■ **Work required**: Among the records that follow, find the line with "Bye. Ich verabschiede mich aus diesem Thr" and the line with "Bann nur zeitlich begrenzt, mit der Auflage". Set down those lines and all lines between them exactly, without adding anything.

■ **Working data**:
------------------------------------------------

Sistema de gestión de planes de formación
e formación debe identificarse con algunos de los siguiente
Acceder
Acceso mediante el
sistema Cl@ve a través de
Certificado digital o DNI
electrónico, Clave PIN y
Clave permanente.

------------------------------------------------

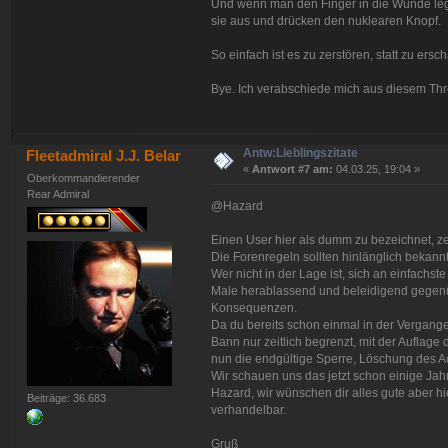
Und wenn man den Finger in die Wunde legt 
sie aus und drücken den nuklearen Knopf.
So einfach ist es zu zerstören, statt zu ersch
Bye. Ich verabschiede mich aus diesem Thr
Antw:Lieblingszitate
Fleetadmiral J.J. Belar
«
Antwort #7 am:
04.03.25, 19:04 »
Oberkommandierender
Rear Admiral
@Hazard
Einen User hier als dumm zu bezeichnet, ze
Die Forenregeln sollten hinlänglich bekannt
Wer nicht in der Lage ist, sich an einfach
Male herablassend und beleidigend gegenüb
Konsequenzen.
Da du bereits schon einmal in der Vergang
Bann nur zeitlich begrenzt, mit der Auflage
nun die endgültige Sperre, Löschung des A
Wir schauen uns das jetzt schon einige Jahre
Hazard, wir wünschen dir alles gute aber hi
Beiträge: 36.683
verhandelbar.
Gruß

------------------------------------------------

■ **Answer section**:
Bye. Ich verabschiede mich aus diesem Thr
Antw:Lieblingszitate
Fleetadmiral J.J. Belar
«
Antwort #7 am:
04.03.25, 19:04 »
Oberkommandierender
Rear Admiral
@Hazard
Einen User hier als dumm zu bezeichnet, ze
Die Forenregeln sollten hinlänglich bekannt
Wer nicht in der Lage ist, sich an einfach
Male herablassend und beleidigend gegenüb
Konsequenzen.
Da du bereits schon einmal in der Vergang
Bann nur zeitlich begrenzt, mit der Auflage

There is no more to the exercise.